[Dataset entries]
Content starts

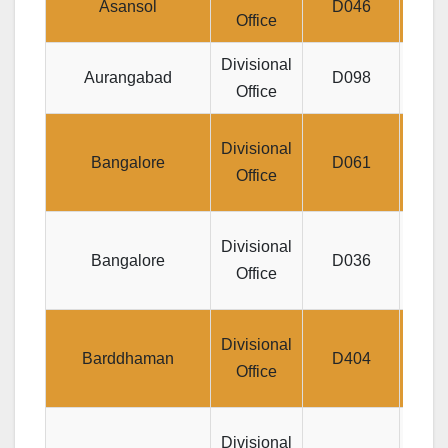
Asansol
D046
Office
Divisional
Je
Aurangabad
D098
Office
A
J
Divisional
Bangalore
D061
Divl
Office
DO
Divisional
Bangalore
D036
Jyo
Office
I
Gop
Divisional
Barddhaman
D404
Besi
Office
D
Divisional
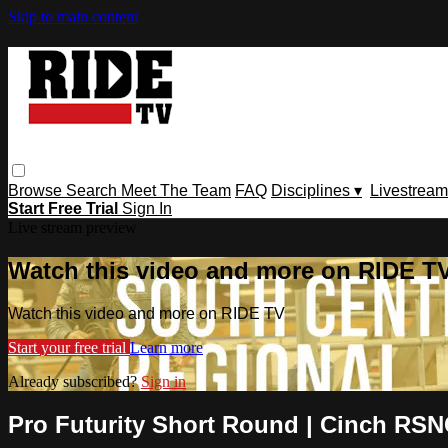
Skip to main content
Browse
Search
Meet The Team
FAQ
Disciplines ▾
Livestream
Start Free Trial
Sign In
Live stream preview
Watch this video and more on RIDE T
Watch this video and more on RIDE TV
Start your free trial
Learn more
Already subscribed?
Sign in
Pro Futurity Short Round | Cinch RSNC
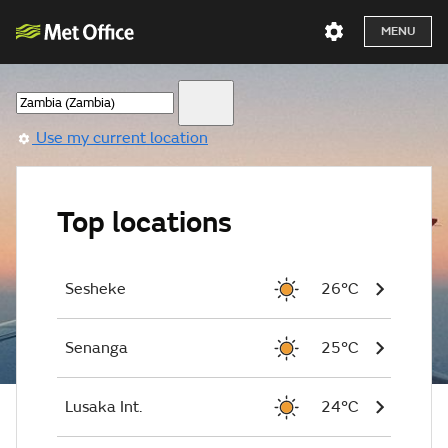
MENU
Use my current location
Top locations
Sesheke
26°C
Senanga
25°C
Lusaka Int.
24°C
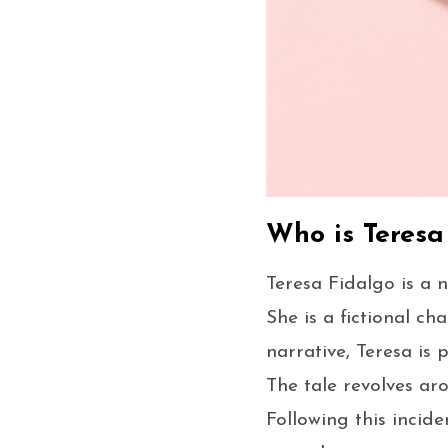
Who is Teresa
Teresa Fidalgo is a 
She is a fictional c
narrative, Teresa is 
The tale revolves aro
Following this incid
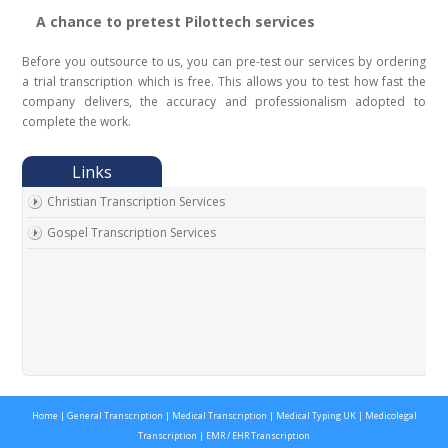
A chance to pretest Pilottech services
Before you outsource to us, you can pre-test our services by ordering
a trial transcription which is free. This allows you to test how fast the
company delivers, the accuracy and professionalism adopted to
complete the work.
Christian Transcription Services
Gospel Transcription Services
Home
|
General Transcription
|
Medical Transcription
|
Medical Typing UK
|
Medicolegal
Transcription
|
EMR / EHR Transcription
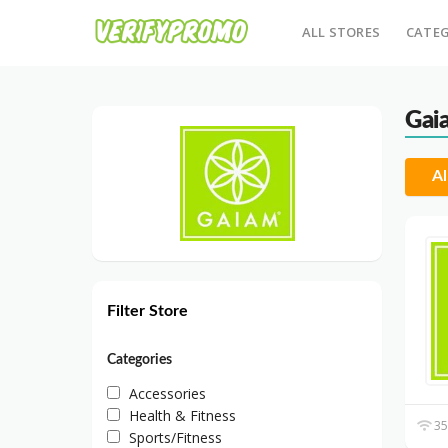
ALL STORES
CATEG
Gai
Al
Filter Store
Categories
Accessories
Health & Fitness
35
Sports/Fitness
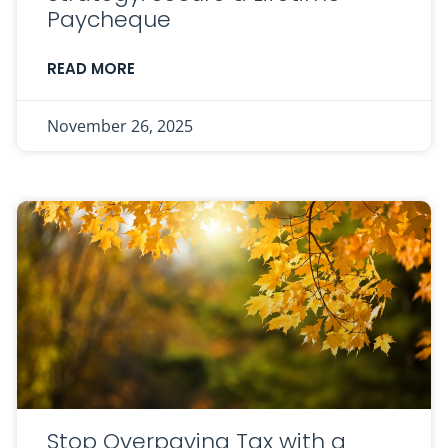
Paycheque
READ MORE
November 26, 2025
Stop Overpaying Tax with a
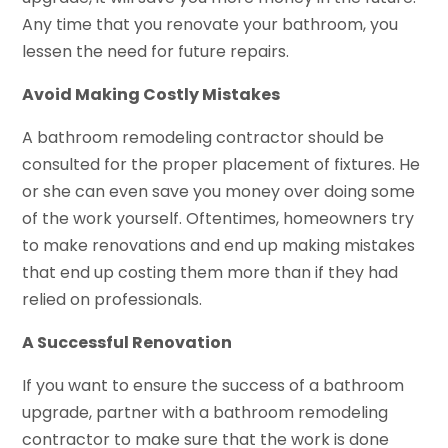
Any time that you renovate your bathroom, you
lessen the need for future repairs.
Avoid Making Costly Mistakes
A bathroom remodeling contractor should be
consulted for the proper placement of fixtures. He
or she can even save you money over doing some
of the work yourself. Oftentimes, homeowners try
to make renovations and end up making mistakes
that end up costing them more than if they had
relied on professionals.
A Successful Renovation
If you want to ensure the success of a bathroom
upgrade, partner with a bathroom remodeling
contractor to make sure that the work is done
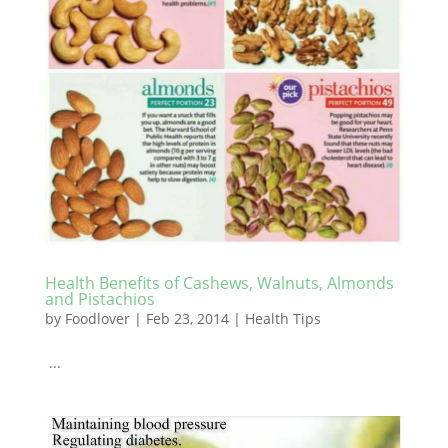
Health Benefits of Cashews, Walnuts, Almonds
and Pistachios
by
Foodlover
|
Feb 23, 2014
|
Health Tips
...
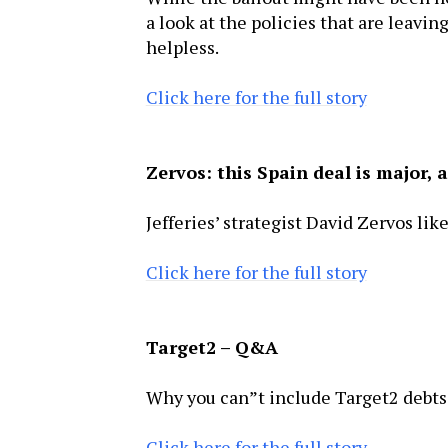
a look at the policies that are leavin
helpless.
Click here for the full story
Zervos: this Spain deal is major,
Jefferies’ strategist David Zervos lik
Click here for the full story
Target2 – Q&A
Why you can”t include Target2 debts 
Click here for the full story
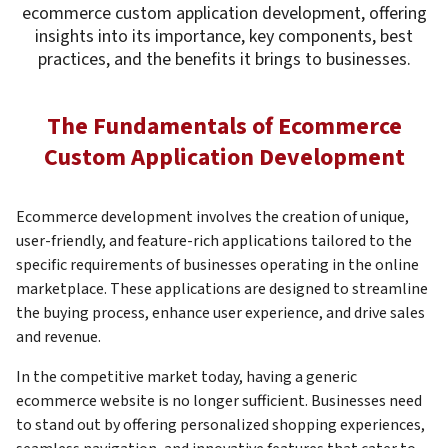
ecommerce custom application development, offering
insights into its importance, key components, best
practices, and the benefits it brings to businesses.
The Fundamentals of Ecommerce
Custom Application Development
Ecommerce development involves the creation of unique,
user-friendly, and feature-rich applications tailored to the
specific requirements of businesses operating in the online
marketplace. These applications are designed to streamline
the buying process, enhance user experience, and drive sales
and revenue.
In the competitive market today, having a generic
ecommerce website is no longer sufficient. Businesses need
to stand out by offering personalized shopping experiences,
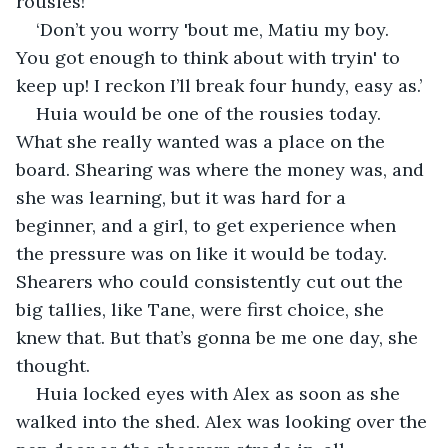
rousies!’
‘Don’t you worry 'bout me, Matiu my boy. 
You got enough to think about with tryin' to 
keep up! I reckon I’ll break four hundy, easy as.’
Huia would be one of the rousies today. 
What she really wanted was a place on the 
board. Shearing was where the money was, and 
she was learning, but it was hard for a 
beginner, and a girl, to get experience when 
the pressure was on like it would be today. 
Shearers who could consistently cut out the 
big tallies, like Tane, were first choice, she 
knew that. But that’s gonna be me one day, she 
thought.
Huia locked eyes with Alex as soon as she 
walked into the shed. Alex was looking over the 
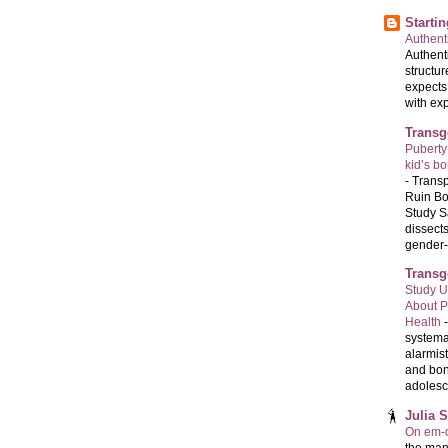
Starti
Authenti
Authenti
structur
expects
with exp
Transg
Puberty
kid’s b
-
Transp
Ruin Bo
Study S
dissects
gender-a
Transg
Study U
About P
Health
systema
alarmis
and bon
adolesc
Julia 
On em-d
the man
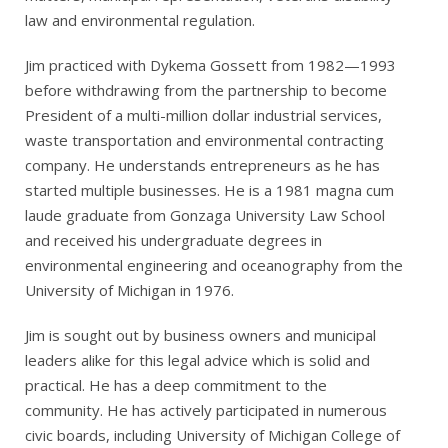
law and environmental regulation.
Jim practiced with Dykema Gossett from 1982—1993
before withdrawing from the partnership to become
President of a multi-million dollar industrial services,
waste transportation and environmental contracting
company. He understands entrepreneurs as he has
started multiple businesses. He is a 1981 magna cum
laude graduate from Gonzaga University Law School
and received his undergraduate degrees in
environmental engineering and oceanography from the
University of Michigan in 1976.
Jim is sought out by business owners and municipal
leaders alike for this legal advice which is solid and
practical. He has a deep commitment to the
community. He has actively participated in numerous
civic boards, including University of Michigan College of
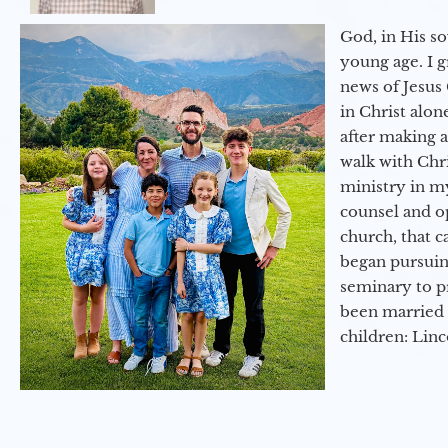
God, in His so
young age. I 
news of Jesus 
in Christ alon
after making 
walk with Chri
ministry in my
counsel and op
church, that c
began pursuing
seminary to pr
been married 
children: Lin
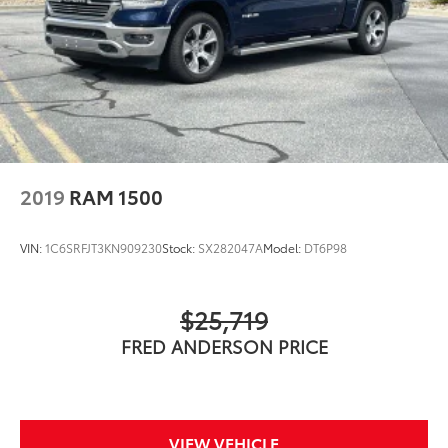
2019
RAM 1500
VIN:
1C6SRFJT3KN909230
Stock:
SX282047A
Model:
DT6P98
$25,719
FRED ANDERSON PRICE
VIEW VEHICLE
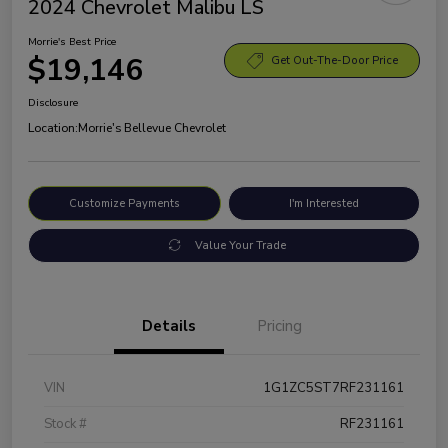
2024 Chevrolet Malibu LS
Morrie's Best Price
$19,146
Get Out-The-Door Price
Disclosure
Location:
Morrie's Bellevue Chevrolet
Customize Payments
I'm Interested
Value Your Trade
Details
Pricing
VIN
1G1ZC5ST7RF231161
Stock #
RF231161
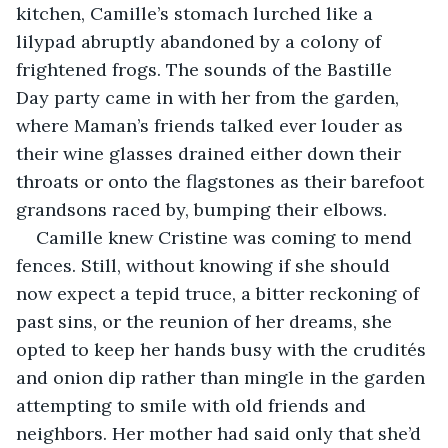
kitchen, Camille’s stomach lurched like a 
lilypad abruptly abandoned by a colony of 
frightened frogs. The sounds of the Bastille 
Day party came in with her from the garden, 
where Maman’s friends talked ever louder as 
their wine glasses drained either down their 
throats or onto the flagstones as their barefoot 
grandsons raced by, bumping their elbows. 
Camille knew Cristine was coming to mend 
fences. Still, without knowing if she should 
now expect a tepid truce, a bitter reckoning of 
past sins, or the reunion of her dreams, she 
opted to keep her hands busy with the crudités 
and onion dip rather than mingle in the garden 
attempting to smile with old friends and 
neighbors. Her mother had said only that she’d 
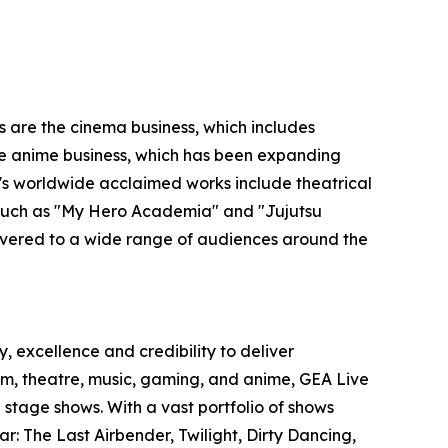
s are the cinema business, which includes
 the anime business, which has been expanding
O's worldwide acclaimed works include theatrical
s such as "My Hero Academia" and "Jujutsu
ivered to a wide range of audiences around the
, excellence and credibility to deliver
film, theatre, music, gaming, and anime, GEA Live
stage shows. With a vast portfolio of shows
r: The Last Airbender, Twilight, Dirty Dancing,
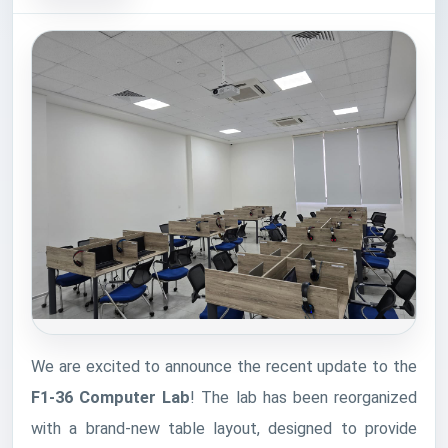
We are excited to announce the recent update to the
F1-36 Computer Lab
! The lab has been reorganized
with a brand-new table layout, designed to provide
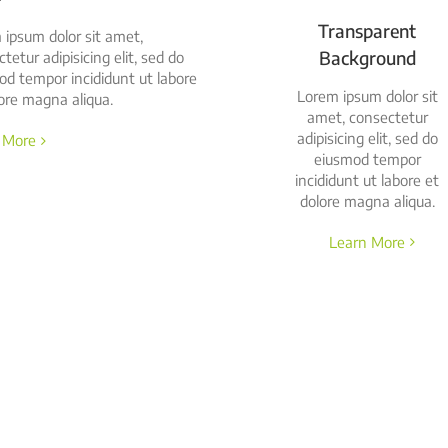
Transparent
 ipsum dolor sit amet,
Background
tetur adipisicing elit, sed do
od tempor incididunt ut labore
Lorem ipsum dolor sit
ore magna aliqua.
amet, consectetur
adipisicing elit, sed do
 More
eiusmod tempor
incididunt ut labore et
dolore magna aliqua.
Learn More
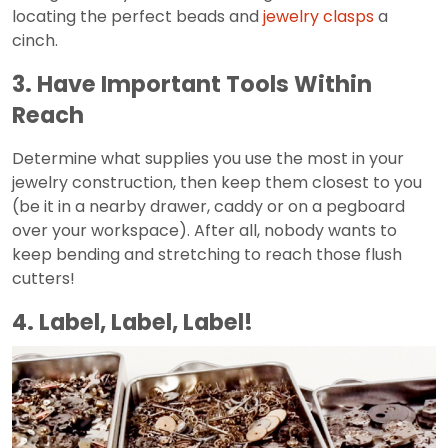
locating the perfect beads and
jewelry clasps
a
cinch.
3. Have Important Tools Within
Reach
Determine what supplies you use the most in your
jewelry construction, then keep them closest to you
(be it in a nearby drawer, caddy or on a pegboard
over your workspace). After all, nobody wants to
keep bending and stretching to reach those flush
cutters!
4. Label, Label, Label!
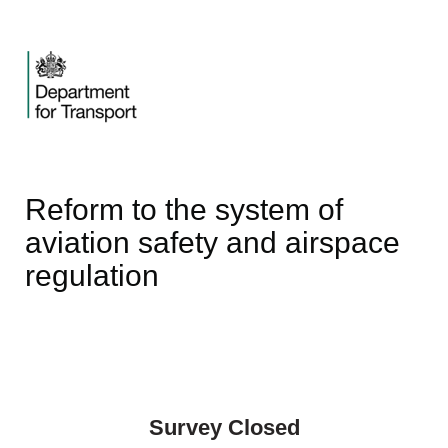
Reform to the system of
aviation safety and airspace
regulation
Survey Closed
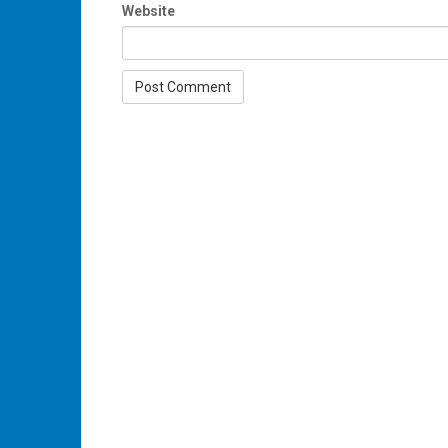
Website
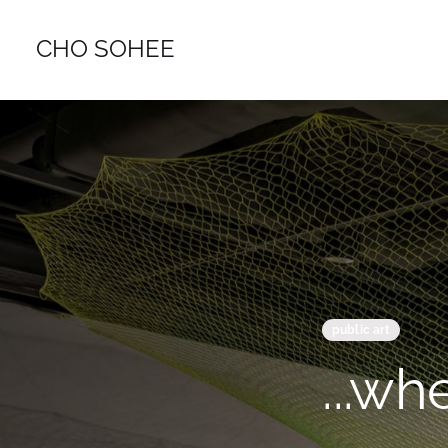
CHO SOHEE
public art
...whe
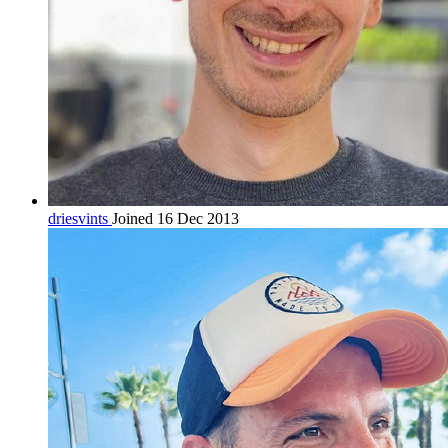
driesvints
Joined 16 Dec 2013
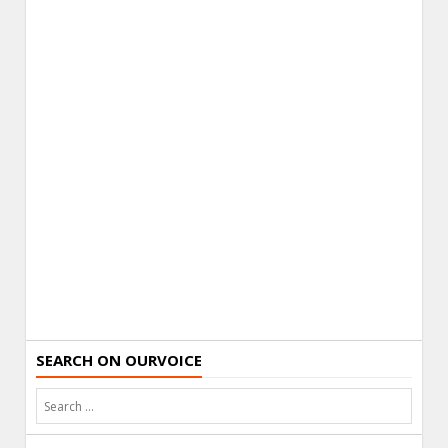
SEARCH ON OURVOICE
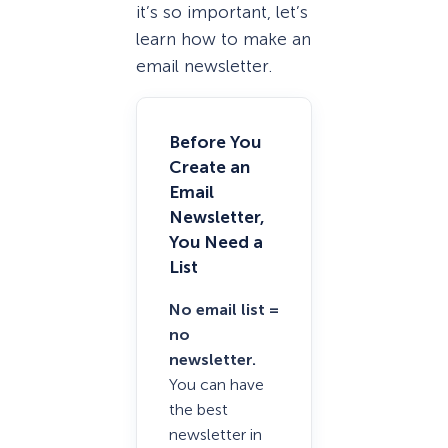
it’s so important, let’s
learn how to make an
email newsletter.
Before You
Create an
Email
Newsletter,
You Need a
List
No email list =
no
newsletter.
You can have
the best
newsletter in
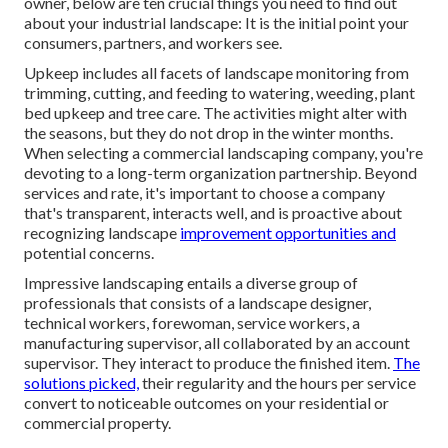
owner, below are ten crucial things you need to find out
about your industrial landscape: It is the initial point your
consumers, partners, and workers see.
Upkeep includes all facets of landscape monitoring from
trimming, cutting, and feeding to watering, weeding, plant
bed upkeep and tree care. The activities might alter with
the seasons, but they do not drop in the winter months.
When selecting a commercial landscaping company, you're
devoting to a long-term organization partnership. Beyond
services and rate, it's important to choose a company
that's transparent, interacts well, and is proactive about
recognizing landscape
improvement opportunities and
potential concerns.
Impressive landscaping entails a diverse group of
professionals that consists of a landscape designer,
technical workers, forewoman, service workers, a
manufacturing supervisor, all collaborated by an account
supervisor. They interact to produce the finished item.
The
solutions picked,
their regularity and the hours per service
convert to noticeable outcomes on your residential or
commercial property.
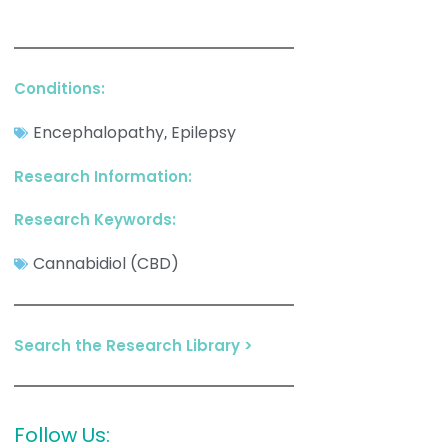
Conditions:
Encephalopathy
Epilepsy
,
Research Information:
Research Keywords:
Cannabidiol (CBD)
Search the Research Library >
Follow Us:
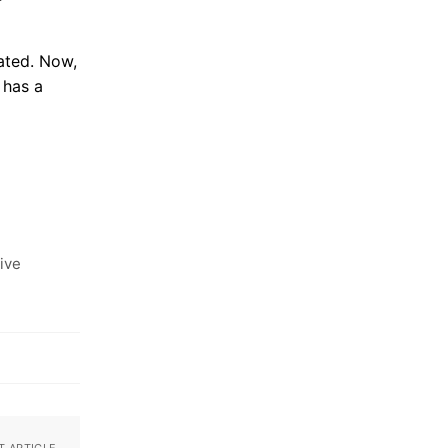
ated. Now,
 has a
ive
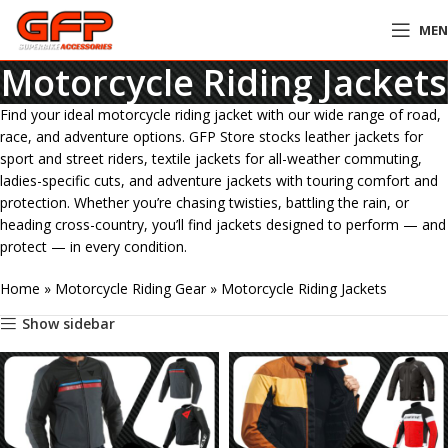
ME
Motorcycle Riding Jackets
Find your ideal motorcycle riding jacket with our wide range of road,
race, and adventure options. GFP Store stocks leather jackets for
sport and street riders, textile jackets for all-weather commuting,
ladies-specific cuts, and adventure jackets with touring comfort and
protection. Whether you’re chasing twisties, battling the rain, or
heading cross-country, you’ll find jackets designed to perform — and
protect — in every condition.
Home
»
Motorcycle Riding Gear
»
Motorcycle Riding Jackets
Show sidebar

Content ends

AIM OF THE EXERCISE — Only the lines from where the data begins to the line with "Jefferies’ strategist David Zervos lik", both of them included, should be reproduced word for word; no pictures.

TASK RESPONSE —
Asansol
D046
Office
Divisional
Je
Aurangabad
D098
Office
A
J
Divisional
Bangalore
D061
Divl
Office
DO
Divisional
Bangalore
D036
Jyo
Office
I
Gop
Divisional
Barddhaman
D404
Besi
Office
D
Divisional
Skip to main content
Browse
Search
Meet The Team
FAQ
Disciplines ▾
Livestream
Start Free Trial
Sign In
Live stream preview
Watch this video and more on RIDE T
Watch this video and more on RIDE TV
Start your free trial
Learn more
Already subscribed?
Sign in
Pro Futurity Short Round | Cinch RSNC
MENU
Use my current location
Top locations
Sesheke
26°C
Senanga
25°C
Lusaka Int.
24°C
Who is Teresa
Teresa Fidalgo is a 
She is a fictional c
narrative, Teresa is 
The tale revolves aro
Following this incid
A chance to pretest Pilottech services
Before you outsource to us, you can pre-test our services by ordering
a trial transcription which is free. This allows you to test how fast the
company delivers, the accuracy and professionalism adopted to
complete the work.
Christian Transcription Services
Gospel Transcription Services
Home
|
General Transcription
|
Medical Transcription
|
Medical Typing UK
|
Medicolegal
Transcription
|
EMR / EHR Transcription
ALL STORES
CATEG
Gai
Al
Filter Store
Categories
Accessories
Health & Fitness
35
Sports/Fitness
Paycheque
READ MORE
November 26, 2025
Stop Overpaying Tax with a
Any time that you renovate your bathroom, you
lessen the need for future repairs.
Avoid Making Costly Mistakes
A bathroom remodeling contractor should be
consulted for the proper placement of fixtures. He
or she can even save you money over doing some
of the work yourself. Oftentimes, homeowners try
to make renovations and end up making mistakes
that end up costing them more than if they had
relied on professionals.
A Successful Renovation
If you want to ensure the success of a bathroom
upgrade, partner with a bathroom remodeling
contractor to make sure that the work is done
Health Benefits of Cashews, Walnuts, Almonds
and Pistachios
by
Foodlover
|
Feb 23, 2014
|
Health Tips
...
a look at the policies that are leavin
helpless.
Click here for the full story
Zervos: this Spain deal is major,
Jefferies’ strategist David Zervos lik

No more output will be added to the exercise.